TASK BRIEF> Using the listing below, set down exactly the lines from the one that contains "Public Sewer" through the one that contains "31 Temmuz 2024", with no pictures.
• • • • • • •
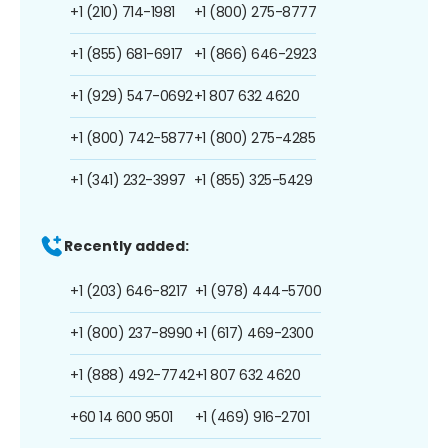
+1 (210) 714-1981
+1 (800) 275-8777
+1 (855) 681-6917
+1 (866) 646-2923
+1 (929) 547-0692
+1 807 632 4620
+1 (800) 742-5877
+1 (800) 275-4285
+1 (341) 232-3997
+1 (855) 325-5429
Recently added:
+1 (203) 646-8217
+1 (978) 444-5700
+1 (800) 237-8990
+1 (617) 469-2300
+1 (888) 492-7742
+1 807 632 4620
+60 14 600 9501
+1 (469) 916-2701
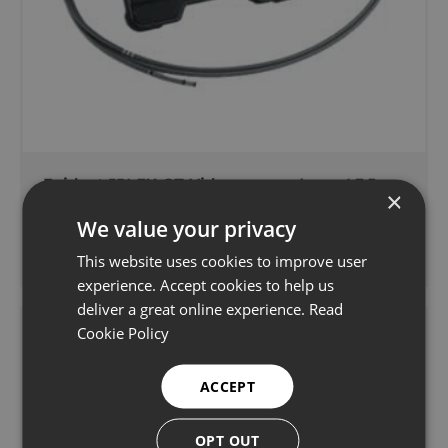
Evident IPLEX GT Videoscope - 6mm / 7.5m
×
We value your privacy
Endoscope rental/hire
Learn more
This website uses cookies to improve user
experience. Accept cookies to help us
deliver a great online experience.
Read
Cookie Policy
ACCEPT
OPT OUT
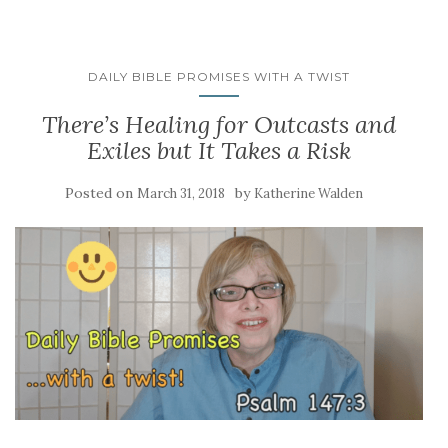
DAILY BIBLE PROMISES WITH A TWIST
There’s Healing for Outcasts and
Exiles but It Takes a Risk
Posted on
by
March 31, 2018
Katherine Walden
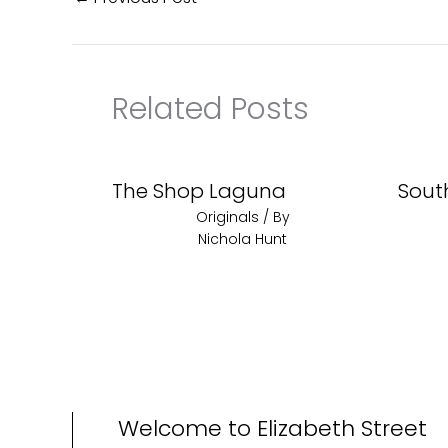
Related Posts
The Shop Laguna
Sout
Originals
/ By
Nichola Hunt
Welcome to Elizabeth Street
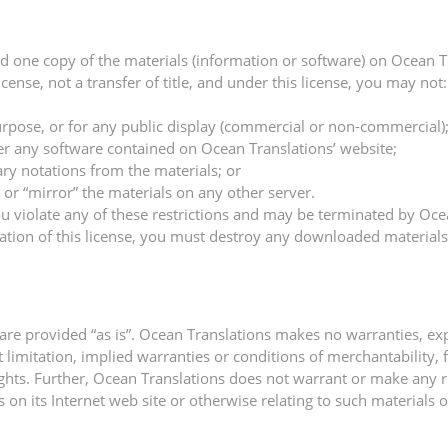
d one copy of the materials (information or software) on Ocean T
license, not a transfer of title, and under this license, you may not:
rpose, or for any public display (commercial or non-commercial)
er any software contained on Ocean Translations’ website;
ry notations from the materials; or
 or “mirror” the materials on any other server.
 you violate any of these restrictions and may be terminated by Oc
ation of this license, you must destroy any downloaded materials
are provided “as is”. Ocean Translations makes no warranties, ex
t limitation, implied warranties or conditions of merchantability, 
 rights. Further, Ocean Translations does not warrant or make any 
ls on its Internet web site or otherwise relating to such materials or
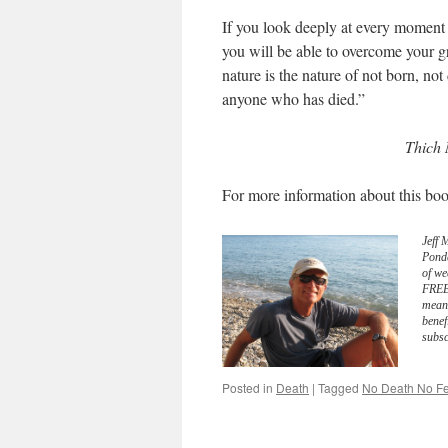
If you look deeply at every moment of
you will be able to overcome your gr
nature is the nature of not born, not
anyone who has died.”
Thich 
For more information about this boo
Jeff 
Pond
of we
FREE 
meani
benef
subsc
Posted in
Death
|
Tagged
No Death No Fe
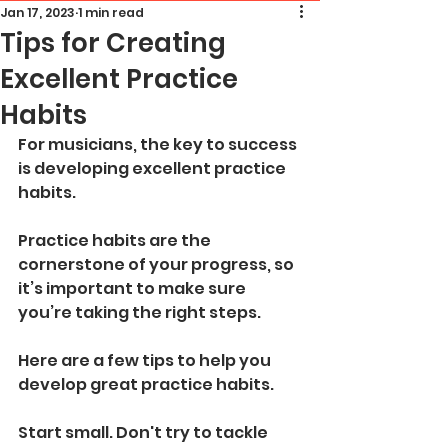
Jan 17, 2023
1 min read
Tips for Creating
Excellent Practice
Habits
For musicians, the key to success 
is developing excellent practice 
habits. 
Practice habits are the 
cornerstone of your progress, so 
it’s important to make sure 
you’re taking the right steps. 
Here are a few tips to help you 
develop great practice habits.
Start small. Don't try to tackle 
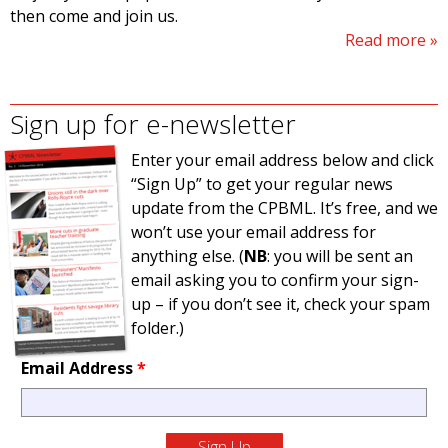
then come and join us.
Read more
Sign up for e-newsletter
Enter your email address below and click
“Sign Up” to get your regular news
update from the CPBML. It’s free, and we
won’t use your email address for
anything else. (
NB
: you will be sent an
email asking you to confirm your sign-
up – if you don’t see it, check your spam
folder.)
Email Address
*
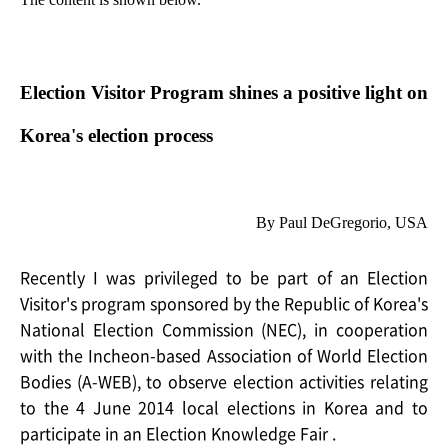
Election Visitor Program shines a positive light on
Korea's election process
By Paul DeGregorio, USA
Recently I was privileged to be part of an Election
Visitor's program sponsored by the Republic of Korea's
National Election Commission (NEC), in cooperation
with the Incheon-based Association of World Election
Bodies (A-WEB), to observe election activities relating
to the 4 June 2014 local elections in Korea and to
participate in an Election Knowledge Fair .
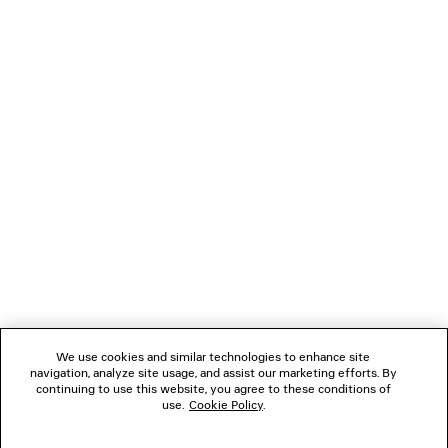
HIKE SANDAL SNEAKER
TURBO RECTANGLE 
2 colors
S$700
S$1,090
NEWSLETTER
CLIENT SERVICES
THE COMPANY
FOLLOW US
We use cookies and similar technologies to enhance site
BOUTIQUES
navigation, analyze site usage, and assist our marketing efforts. By
continuing to use this website, you agree to these conditions of
use.
Cookie Policy
.
CONTACT US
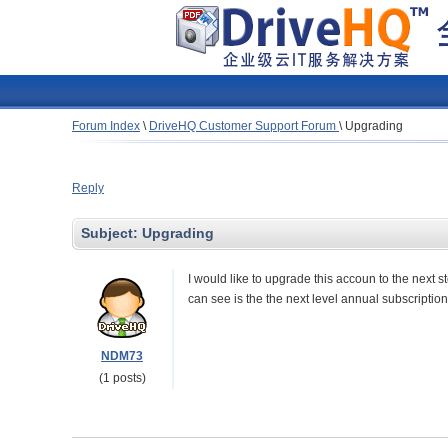
Forum Index
\
DriveHQ Customer Support Forum
\
Upgrading
Reply
Subject:
Upgrading
I would like to upgrade this accoun to the next s
can see is the the next level annual subscription 
NDM73
(1 posts)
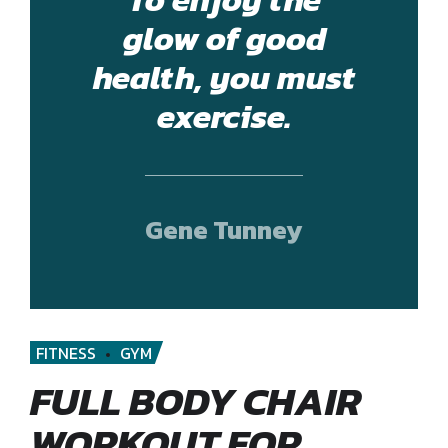
glow of good
health, you must
exercise.
Gene Tunney
FITNESS
GYM
FULL BODY CHAIR
WORKOUT FOR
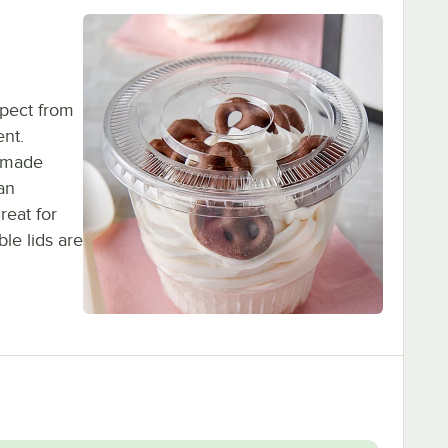
pect from
ent.
s made
an
reat for
le lids are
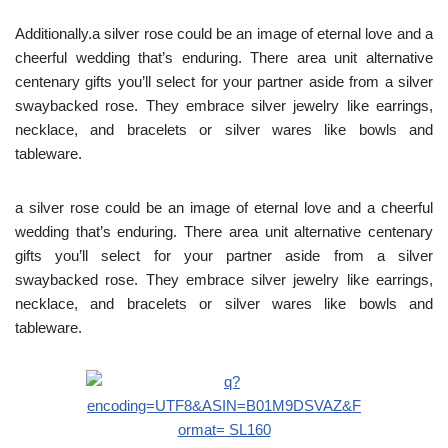
Additionally.a silver rose could be an image of eternal love and a
cheerful wedding that’s enduring. There area unit alternative
centenary gifts you’ll select for your partner aside from a silver
swaybacked rose. They embrace silver jewelry like earrings,
necklace, and bracelets or silver wares like bowls and
tableware.
a silver rose could be an image of eternal love and a cheerful
wedding that’s enduring. There area unit alternative centenary
gifts you’ll select for your partner aside from a silver
swaybacked rose. They embrace silver jewelry like earrings,
necklace, and bracelets or silver wares like bowls and
tableware.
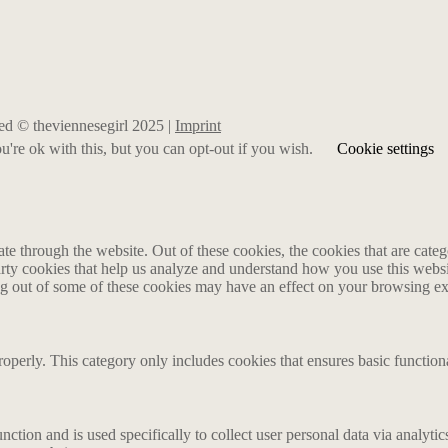
rved © theviennesegirl 2025 |
Imprint
're ok with this, but you can opt-out if you wish.
Cookie settings
 through the website. Out of these cookies, the cookies that are catego
party cookies that help us analyze and understand how you use this webs
ing out of some of these cookies may have an effect on your browsing e
roperly. This category only includes cookies that ensures basic functiona
nction and is used specifically to collect user personal data via analyt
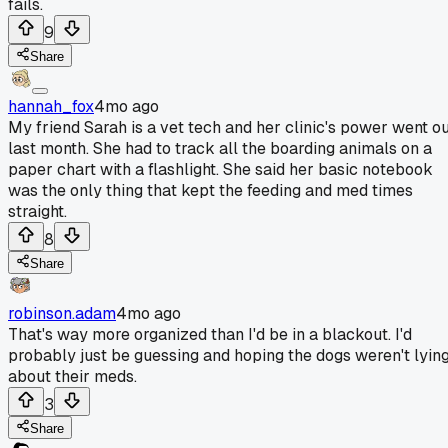
fails.
9
Share
hannah_fox
4mo ago
My friend Sarah is a vet tech and her clinic's power went o
last month. She had to track all the boarding animals on a
paper chart with a flashlight. She said her basic notebook
was the only thing that kept the feeding and med times
straight.
8
Share
robinson.adam
4mo ago
That's way more organized than I'd be in a blackout. I'd
probably just be guessing and hoping the dogs weren't lyin
about their meds.
3
Share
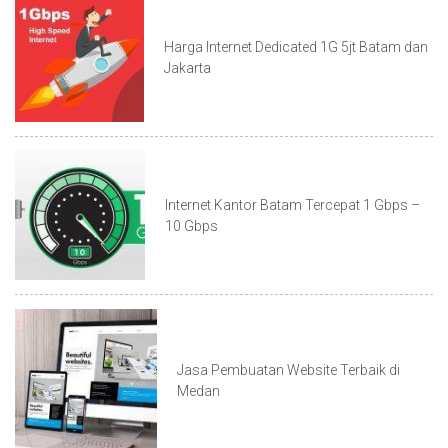
Harga Internet Dedicated 1G 5jt Batam dan
Jakarta
Internet Kantor Batam Tercepat 1 Gbps –
10 Gbps
Jasa Pembuatan Website Terbaik di
Medan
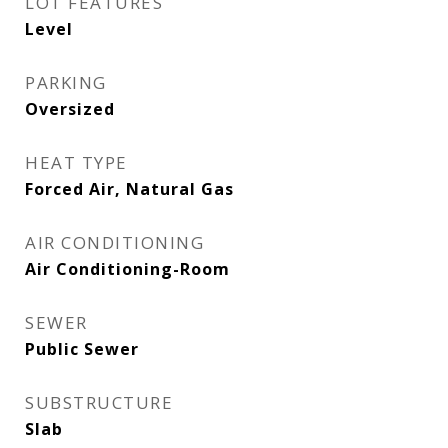
LOT FEATURES
Level
PARKING
Oversized
HEAT TYPE
Forced Air, Natural Gas
AIR CONDITIONING
Air Conditioning-Room
SEWER
Public Sewer
SUBSTRUCTURE
Slab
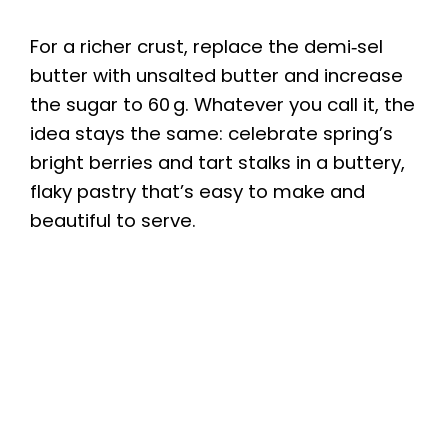
a
For a richer crust, replace the demi‑sel
y
butter with unsalted butter and increase
the sugar to 60 g. Whatever you call it, the
idea stays the same: celebrate spring’s
V
bright berries and tart stalks in a buttery,
flaky pastry that’s easy to make and
i
beautiful to serve.
d
e
o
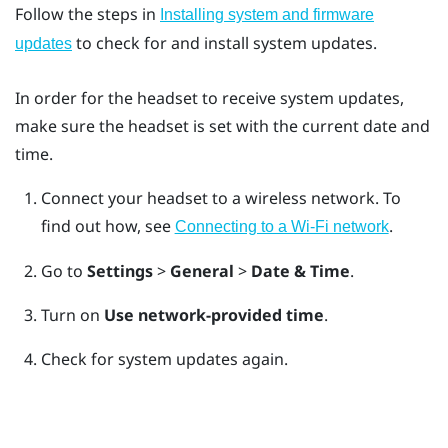
Follow the steps in
Installing system and firmware
to check for and install system updates.
updates
In order for the headset to receive system updates,
make sure the headset is set with the current date and
time.
Connect your headset to a wireless network.
To
find out how, see
.
Connecting to a Wi‍-Fi network
Go to
Settings
>
General
>
Date & Time
.
Turn on
Use network-provided time
.
Check for system updates again.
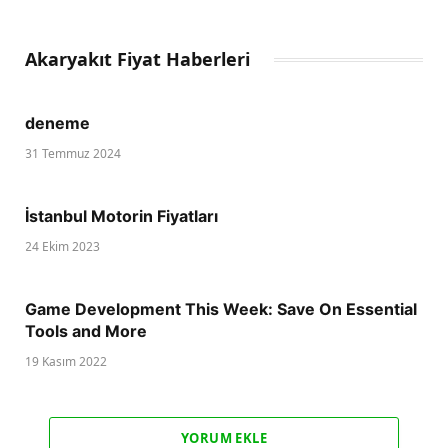
Akaryakıt Fiyat Haberleri
deneme
31 Temmuz 2024
İstanbul Motorin Fiyatları
24 Ekim 2023
Game Development This Week: Save On Essential
Tools and More
19 Kasım 2022
YORUM EKLE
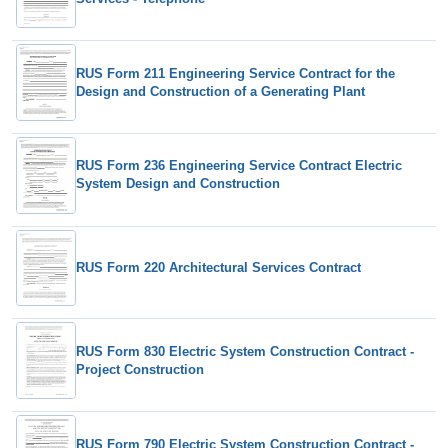
RUS Form 211 Engineering Service Contract for the
Design and Construction of a Generating Plant
RUS Form 236 Engineering Service Contract Electric
System Design and Construction
RUS Form 220 Architectural Services Contract
RUS Form 830 Electric System Construction Contract -
Project Construction
RUS Form 790 Electric System Construction Contract -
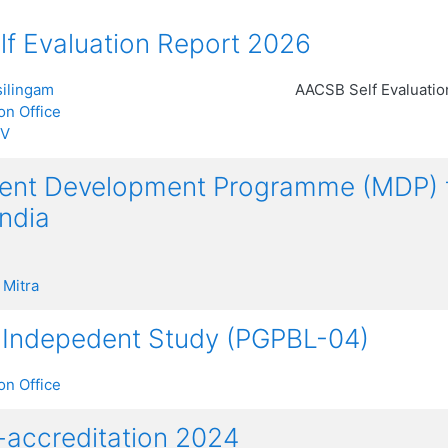
f Evaluation Report 2026
ilingam
AACSB Self Evaluati
on Office
 V
t Development Programme (MDP) for
India
 Mitra
 Indepedent Study (PGPBL-04)
on Office
accreditation 2024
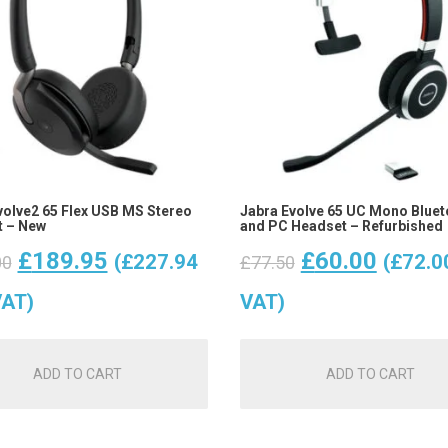
volve2 65 Flex USB MS Stereo
Jabra Evolve 65 UC Mono Bluet
 – New
and PC Headset – Refurbished
Original
Current
Original
Curren
£
189.95
£
60.00
(
£
227.94
(
£
72.0
00
£
77.50
price
price
price
price
VAT)
VAT)
was:
is:
was:
is:
ADD TO CART
ADD TO CART
£265.00.
£189.95.
£77.50.
£60.00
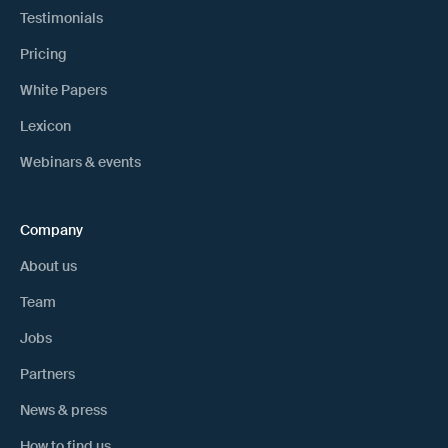
Testimonials
Pricing
White Papers
Lexicon
Webinars & events
Company
About us
Team
Jobs
Partners
News & press
How to find us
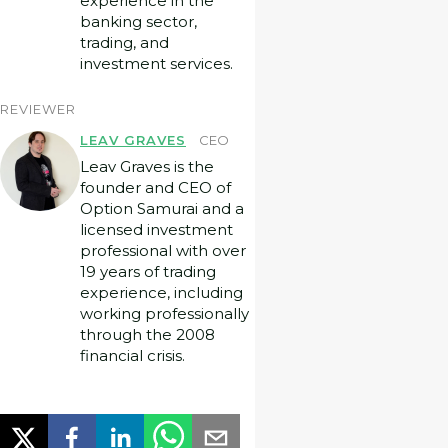
experience in the
banking sector,
trading, and
investment services.
REVIEWER
LEAV GRAVES
CEO
Leav Graves is the
founder and CEO of
Option Samurai and a
licensed investment
professional with over
19 years of trading
experience, including
working professionally
through the 2008
financial crisis.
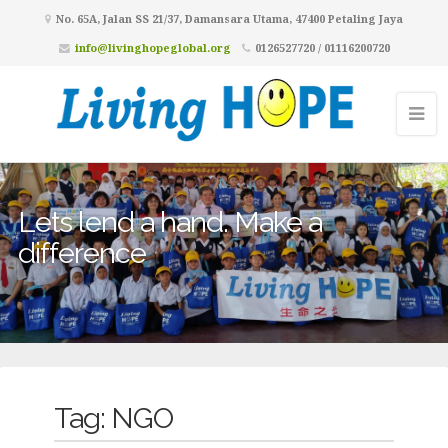
No. 65A, Jalan SS 21/37, Damansara Utama, 47400 Petaling Jaya
info@livinghopeglobal.org
0126527720 / 01116200720
Lets lend a hand. Make a
difference
Tag:
NGO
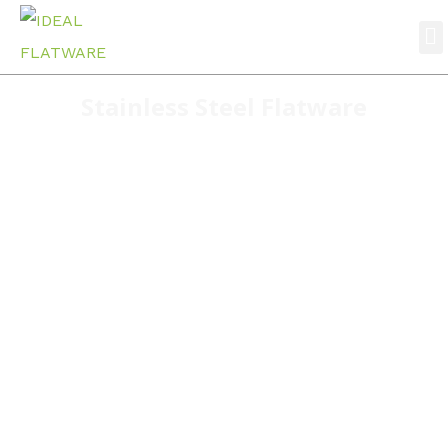
Stainless Steel Flatware
Home
stainless steel flatware
S039 Hot Sale Products Simple Wholesale Cutlery
Factory Restaurant Tableware Stainless Steel
Cutlery Set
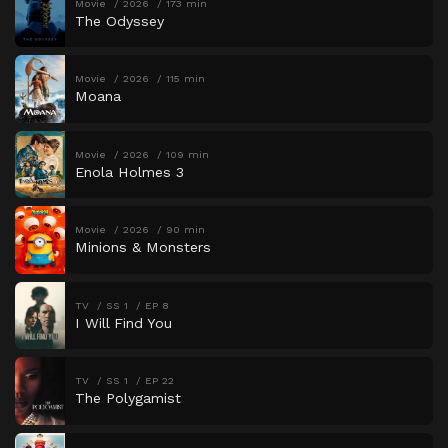
Movie
2026
173 min
The Odyssey
Movie
2026
115 min
Moana
Movie
2026
109 min
Enola Holmes 3
Movie
2026
90 min
Minions & Monsters
TV
SS 1
EP 8
I Will Find You
TV
SS 1
EP 22
The Polygamist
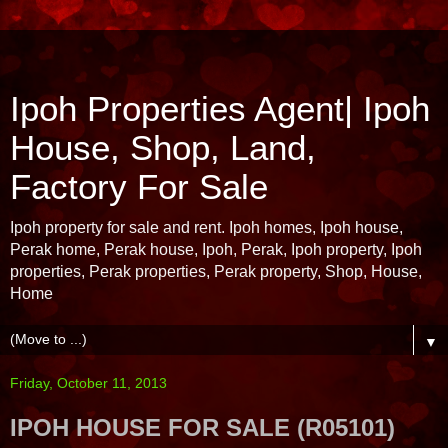
Ipoh Properties Agent| Ipoh
House, Shop, Land,
Factory For Sale
Ipoh property for sale and rent. Ipoh homes, Ipoh house,
Perak home, Perak house, Ipoh, Perak, Ipoh property, Ipoh
properties, Perak properties, Perak property, Shop, House,
Home
▼
Friday, October 11, 2013
IPOH HOUSE FOR SALE (R05101)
• • • • • • •
WRITTEN RESPONSE>
Public Sewer
SUBSTRUCTURE
Slab
a
For a richer crust, replace the demi‑sel
y
butter with unsalted butter and increase
the sugar to 60 g. Whatever you call it, the
idea stays the same: celebrate spring’s
V
bright berries and tart stalks in a buttery,
flaky pastry that’s easy to make and
i
beautiful to serve.
d
e
o
Follow the steps in
Installing system and firmware
to check for and install system updates.
updates
In order for the headset to receive system updates,
make sure the headset is set with the current date and
time.
Connect your headset to a wireless network.
To
find out how, see
.
Connecting to a Wi‍-Fi network
Go to
Settings
>
General
>
Date & Time
.
Turn on
Use network-provided time
.
Check for system updates again.
Akaryakıt Fiyat Haberleri
deneme
31 Temmuz 2024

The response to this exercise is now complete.